In the entries below, find the lines that contain the word "from" and copy them.

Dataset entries
»»

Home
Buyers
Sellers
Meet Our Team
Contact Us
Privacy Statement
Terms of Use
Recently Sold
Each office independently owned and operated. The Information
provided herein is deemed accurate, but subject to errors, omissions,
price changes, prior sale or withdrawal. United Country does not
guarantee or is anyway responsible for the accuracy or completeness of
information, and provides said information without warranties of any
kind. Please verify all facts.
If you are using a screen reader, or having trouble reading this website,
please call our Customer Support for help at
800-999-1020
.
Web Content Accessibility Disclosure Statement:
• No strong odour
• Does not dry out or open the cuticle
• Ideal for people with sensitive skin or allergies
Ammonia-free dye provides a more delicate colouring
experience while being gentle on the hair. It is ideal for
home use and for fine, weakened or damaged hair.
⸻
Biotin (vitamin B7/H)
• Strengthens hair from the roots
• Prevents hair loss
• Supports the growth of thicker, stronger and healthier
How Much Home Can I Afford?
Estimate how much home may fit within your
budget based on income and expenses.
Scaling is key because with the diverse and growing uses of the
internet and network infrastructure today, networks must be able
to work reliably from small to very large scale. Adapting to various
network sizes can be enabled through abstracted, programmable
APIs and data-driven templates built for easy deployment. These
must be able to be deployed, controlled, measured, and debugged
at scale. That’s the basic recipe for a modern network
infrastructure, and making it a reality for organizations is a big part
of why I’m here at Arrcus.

««
»»

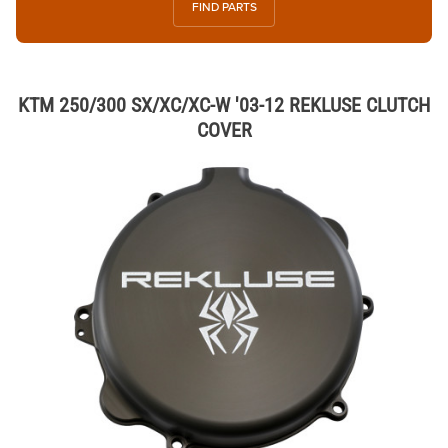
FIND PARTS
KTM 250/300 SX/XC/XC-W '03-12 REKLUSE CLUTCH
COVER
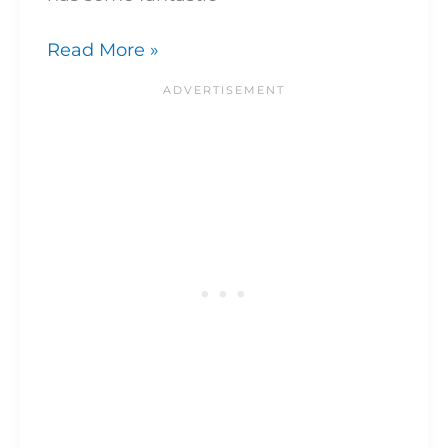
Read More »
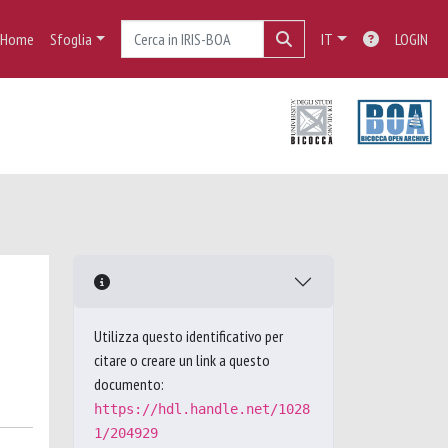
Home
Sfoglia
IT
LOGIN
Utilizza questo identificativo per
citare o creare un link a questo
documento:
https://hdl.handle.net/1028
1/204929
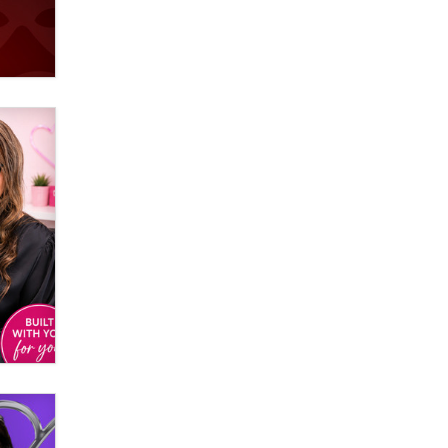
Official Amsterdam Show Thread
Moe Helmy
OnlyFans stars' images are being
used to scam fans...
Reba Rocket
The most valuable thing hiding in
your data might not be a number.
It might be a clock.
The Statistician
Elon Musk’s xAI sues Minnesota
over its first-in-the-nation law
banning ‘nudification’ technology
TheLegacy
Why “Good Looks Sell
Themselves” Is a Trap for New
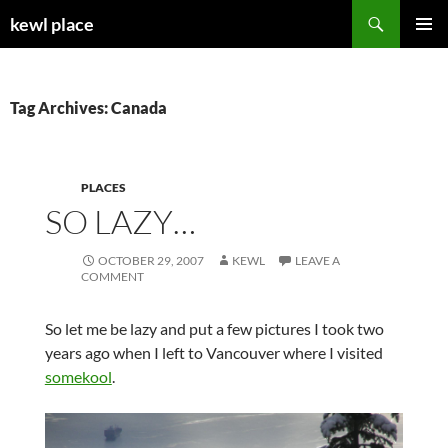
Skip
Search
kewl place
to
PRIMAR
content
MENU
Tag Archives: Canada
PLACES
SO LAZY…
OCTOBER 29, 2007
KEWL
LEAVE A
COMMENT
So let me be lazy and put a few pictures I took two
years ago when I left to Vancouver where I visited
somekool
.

««
»»

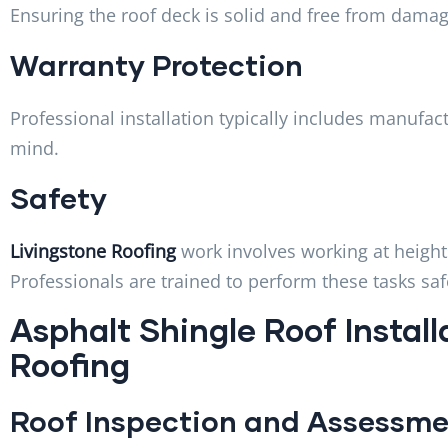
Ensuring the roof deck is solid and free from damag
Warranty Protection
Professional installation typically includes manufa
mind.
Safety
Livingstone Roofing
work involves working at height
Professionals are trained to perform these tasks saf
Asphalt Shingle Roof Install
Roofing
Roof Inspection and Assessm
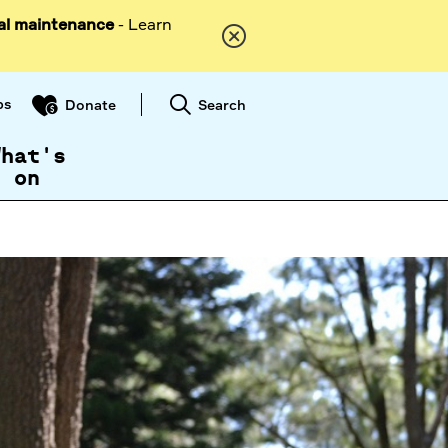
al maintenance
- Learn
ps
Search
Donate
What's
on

««

Reply –
• Strengthens hair from the roots
to work reliably from small to very large scale. Adapting to various
Ensuring the roof deck is solid and free from damag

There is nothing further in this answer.